Introduction
After wiring agents to warehouses, OLTP systems, and streams, the next operational bottleneck is trust: catching bad data before it hits dashboards, models, and downstream apps. This article delivers an end-to-end Data Quality & Lineage Incident Response Agent that consumes test results from your quality framework (e.g., dbt tests, Great Expectations, Deequ), correlates failures with lineage, estimates impact, and executes bounded actions—quarantine, backfill, revert, or notify—only when it has a verifiable receipt.
The Use Case
Data teams run hundreds of tests across sources and transformations. When a freshness SLA slips, a null-rate spikes, or a schema breaks, the scramble begins: who owns the table, what depends on it, which dashboards or models are affected, and what safe step should we take now? The agent automates that loop.
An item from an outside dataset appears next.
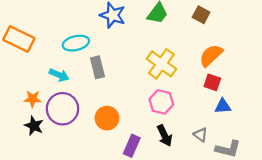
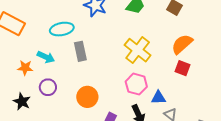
orange star: (33, 99) -> (25, 68), moved
blue triangle: (223, 106) -> (158, 98), moved
purple circle: (62, 109) -> (48, 87), size x0.6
It ingests quality signals and lineage graphs, ranks the incident by blast radius, proposes a small set of remediations with preconditions, and executes the chosen one through typed tools—each returning a receipt (job run ID, pull request ID, ticket ID, quarantine rule ID). It then posts a concise RCA stub and opens an incident task with acceptance criteria.
Prompt Contract (agent interface)
# file: contracts/data_quality_incident_v1.yaml
role: "DQIncidentAgent"
scope: >
Triage data-quality failures using tests + lineage; propose and execute bounded remediations.
Ask once if critical fields are missing (asset_id, test_id, failure, detected_at, lineage_ctx).
Never claim success without a receipt from the target system.
output:
type: object
required: [summary, severity, impact, proposals, citations, next_steps, tool_proposals]
properties:
summary: {type: string, maxWords: 100}
severity: {type: string, enum: ["low","medium","high","critical"]}
impact:
type: object
required: [downstream_assets, estimated_viewers, data_freshness_min]
properties:
downstream_assets: {type: array, items: string}
estimated_viewers: {type: integer}
data_freshness_min: {type: integer}
proposals:
type: array
items:
type: object
required: [action, reason, preconditions]
properties:
action: {type: string, enum: ["quarantine","backfill","revert_pipeline","pause_refresh","open_ticket","notify_owners"]}
reason: {type: string}
preconditions: {type: array, items: string}
citations: {type: array, items: string} # test/run IDs, lineage edges, policy claims
next_steps: {type: array, items: string, maxItems: 6}
tool_proposals:
type: array
items:
type: object
required: [name, args, preconditions, idempotency_key]
properties:
name:
type: string
enum: [GetLineage, GetQualityRun, QuarantineAsset, TriggerBackfill,
RevertPipeline, PauseRefresh, CreateTicket, NotifyOwners, PostRCA]
args: {type: object}
preconditions: {type: string}
idempotency_key: {type: string}
policy_id: "data_quality_policy.v3"
citation_rule: "Minimal-span references to failing_test_id, upstream->downstream edges, and policy clauses."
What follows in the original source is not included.